Methods and Findings
To this end, we measured the gene-expression profiles of CD4+ and CD8+ T cells from 50 AHCT donors with microarrays. We report that pre-AHCT gene-expression profiling segregates donors whose recipient suffered from GVHD or not. Using quantitative PCR, established statistical tests, and analysis of multiple independent training-test datasets, we found that for chronic GVHD the “dangerous donor” trait (occurrence of GVHD in the recipient) is under polygenic control and is shaped by the activity of genes that regulate transforming growth factor-β signaling and cell proliferation.
Conclusions
These findings strongly suggest that the donor gene-expression profile has a dominant influence on the occurrence of GVHD in the recipient. The ability to discriminate strong and weak alloresponders using gene-expression profiling could pave the way to personalized transplantation medicine.
The donor gene expression profile appears to have a dominant influence on the occurrence of graft-versus-host disease in the recipient.
Editors' Summary
Background.
Human blood contains red blood cells, white blood cells, and platelets, which carry oxygen throughout the body, fight infections, and help blood clot, respectively. Normally, blood-forming (hematopoietic) stem cells in the bone marrow (and their offspring, peripheral blood stem cells) continually provide new blood cells. Tumors that arise from the bone marrow (such as leukemia and lymphoma, two types of hematopoietic tumor) are often treated by a bone marrow or peripheral blood stem cell transplant from a healthy donor to provide new blood-forming stem cells, as a follow-up to chemotherapy or radiotherapy designed to eradicate as much of the tumor as possible. This procedure is called allogeneic hematopoietic cell transplantation (AHCT)—the word allogeneic indicates that the donor and recipient are not genetically identical. When solid organs (for example, kidneys) are transplanted, the recipient's immune system can recognize alloantigens (proteins that vary between individuals) on the donor organ as foreign and reject it. To reduce the risk of rejection, the donor and recipient must have identical major histocompatibility complex (MHC) proteins. MHC matching is also important in AHCT but for further reasons. Here, donor T lymphocytes (a type of white blood cell) can attack the skin and other tissues of the host. This graft versus host disease (GVHD) affects many people undergoing AHCT despite MHC matching either soon after transplantation (acute GVHD) or months later (chronic GVHD). As an aside, the transplant may also act against the tumor itself—this is known as a graft versus leukemia effect.
Why Was This Study Done?
GVHD can usually be treated with drugs that damp down the immune system (immunosuppressive drugs), but it would be preferable to avoid GVHD altogether. Indeed, GVHD continues to be the leading cause of nonrelapse mortality following AHCT. Unfortunately, what determines who will develop GVHD after MHC-matched AHCT is unclear. Although GVHD only develops if there are some mismatches in histocompatibility antigens between the donor and host, it does not inevitably develop. Until now, scientists have mainly investigated whether differences between ACHT recipients might explain this observation. But, in this study, the researchers have examined the donors instead to see whether differences in their immune responses might make some donors stronger “alloresponders” than others and consequently more likely to cause GVHD.
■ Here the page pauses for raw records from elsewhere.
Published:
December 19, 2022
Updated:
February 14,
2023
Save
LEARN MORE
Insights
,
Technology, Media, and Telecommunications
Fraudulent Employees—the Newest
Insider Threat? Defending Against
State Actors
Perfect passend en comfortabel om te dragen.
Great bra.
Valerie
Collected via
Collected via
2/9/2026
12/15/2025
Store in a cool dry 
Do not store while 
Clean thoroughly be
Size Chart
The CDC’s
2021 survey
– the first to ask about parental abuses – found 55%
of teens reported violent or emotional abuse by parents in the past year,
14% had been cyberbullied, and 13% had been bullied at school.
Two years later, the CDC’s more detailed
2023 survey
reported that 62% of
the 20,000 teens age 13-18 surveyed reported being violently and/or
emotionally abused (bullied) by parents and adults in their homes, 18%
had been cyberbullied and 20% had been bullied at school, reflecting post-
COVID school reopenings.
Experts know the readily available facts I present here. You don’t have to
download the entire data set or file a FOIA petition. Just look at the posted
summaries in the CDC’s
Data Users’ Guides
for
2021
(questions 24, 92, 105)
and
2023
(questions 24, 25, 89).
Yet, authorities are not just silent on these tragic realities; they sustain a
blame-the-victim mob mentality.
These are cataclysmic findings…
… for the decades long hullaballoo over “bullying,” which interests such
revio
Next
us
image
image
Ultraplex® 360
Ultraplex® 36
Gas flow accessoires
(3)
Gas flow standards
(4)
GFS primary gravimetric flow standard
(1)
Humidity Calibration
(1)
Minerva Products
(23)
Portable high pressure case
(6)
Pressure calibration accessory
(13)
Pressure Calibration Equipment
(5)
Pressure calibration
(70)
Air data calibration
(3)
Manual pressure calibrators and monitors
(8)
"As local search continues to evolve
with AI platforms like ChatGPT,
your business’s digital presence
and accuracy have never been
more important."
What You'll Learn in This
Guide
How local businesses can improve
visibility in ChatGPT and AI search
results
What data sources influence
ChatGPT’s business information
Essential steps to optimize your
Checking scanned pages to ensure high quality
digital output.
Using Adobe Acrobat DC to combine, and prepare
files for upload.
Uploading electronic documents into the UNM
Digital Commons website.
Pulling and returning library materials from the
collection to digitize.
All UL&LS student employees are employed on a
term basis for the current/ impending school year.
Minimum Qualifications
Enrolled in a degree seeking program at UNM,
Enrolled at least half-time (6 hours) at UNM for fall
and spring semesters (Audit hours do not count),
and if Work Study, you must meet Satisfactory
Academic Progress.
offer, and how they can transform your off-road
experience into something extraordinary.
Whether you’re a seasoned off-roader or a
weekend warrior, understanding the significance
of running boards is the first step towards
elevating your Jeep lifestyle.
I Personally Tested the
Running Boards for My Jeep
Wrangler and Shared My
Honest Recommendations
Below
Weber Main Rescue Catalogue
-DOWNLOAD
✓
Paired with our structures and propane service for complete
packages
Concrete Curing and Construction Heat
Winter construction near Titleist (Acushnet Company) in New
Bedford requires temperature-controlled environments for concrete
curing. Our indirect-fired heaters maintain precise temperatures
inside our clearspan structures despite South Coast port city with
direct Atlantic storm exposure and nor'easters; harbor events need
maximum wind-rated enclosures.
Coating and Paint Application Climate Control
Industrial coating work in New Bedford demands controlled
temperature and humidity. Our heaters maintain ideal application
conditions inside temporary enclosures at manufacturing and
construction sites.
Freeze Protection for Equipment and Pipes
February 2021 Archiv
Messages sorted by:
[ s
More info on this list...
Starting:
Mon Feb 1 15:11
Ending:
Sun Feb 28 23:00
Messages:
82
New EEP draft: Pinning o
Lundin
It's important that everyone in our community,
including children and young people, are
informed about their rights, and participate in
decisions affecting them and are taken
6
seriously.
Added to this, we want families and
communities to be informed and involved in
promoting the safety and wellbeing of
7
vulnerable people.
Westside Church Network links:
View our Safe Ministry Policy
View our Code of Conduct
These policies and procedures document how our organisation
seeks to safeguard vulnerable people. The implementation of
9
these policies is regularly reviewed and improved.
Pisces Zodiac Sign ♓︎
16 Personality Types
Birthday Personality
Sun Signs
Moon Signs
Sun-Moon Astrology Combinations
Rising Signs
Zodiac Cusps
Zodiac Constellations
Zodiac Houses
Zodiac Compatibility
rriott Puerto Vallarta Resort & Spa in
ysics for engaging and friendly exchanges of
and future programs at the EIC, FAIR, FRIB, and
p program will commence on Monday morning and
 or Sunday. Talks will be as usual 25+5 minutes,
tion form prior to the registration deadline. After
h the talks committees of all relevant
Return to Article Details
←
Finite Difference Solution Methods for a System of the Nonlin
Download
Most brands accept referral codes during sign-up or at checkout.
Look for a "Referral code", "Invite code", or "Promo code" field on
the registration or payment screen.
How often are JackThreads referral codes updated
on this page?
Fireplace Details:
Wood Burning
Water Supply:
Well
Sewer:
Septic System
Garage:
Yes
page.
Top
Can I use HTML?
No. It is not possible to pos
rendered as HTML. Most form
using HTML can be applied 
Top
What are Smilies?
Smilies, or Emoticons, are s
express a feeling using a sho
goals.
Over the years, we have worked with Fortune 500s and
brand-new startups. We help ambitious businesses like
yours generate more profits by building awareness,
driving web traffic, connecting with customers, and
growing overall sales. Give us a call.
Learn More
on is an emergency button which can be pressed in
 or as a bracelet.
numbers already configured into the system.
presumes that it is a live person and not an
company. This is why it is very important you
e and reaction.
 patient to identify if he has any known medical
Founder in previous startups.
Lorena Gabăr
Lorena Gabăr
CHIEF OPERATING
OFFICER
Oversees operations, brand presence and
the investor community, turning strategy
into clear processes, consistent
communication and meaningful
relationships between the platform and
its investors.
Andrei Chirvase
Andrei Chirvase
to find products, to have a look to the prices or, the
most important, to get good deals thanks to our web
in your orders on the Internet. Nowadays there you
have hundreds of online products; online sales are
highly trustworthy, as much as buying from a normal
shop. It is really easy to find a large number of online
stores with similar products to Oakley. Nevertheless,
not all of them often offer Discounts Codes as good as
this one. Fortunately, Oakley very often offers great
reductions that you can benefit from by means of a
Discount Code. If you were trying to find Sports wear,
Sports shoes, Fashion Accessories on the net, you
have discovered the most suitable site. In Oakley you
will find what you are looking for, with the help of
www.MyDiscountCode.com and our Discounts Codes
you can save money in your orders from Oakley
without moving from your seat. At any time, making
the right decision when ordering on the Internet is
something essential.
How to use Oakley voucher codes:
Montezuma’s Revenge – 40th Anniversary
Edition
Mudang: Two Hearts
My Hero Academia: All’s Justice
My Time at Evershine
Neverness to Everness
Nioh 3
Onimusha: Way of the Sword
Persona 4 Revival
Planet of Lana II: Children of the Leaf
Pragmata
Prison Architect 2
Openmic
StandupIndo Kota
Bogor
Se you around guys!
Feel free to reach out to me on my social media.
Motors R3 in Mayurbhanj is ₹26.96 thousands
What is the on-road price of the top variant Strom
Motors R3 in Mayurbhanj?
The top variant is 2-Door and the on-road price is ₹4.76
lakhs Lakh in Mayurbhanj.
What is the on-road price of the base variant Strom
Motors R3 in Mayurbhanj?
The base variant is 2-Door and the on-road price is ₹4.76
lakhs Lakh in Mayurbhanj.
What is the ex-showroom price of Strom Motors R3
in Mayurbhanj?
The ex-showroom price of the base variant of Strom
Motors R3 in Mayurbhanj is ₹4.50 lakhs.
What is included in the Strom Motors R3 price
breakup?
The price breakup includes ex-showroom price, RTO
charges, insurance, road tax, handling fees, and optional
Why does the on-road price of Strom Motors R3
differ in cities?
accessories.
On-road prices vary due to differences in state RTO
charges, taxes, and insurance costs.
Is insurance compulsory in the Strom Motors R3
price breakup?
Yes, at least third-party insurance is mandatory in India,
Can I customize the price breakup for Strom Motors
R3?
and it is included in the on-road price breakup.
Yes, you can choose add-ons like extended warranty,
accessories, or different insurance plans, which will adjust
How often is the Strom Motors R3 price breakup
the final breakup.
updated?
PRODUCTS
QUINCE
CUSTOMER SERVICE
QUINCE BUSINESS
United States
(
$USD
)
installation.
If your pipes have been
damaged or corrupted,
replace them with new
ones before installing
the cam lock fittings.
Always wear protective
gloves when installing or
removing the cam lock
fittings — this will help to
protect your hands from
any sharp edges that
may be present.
What Did the Researchers Do and Find?
The researchers used a molecular biology technique called microarray expression profiling to examine gene expression patterns in the T lymphocytes of peripheral blood stem cell donors. From these patterns, they identified numerous genes whose expression levels discriminated between donors whose MHC-identical transplant recipient developed GVHD after AHCT (GVHD+ donors) and those whose recipient did not develop GVHD (GVHD− donors). The researchers confirmed that the expression levels of 17 of these genes discriminated between GVHD+ and GVHD− donors using a second technique called quantitative reverse transcriptase polymerase chain reaction. Many of these genes are involved in TGF-β signaling (TGF-β is a protein that helps to control the immune system), cell growth, or proliferation. The researchers also identified four gene pairs that interacted with each other to determine the likelihood that a given donor would induce GVHD. Finally, the researchers computationally retested their data and showed that the measurement of expression levels of each of these genes and of the four interacting gene pairs could correctly identify a donor sample likely to cause GVHD in up to 80% of samples.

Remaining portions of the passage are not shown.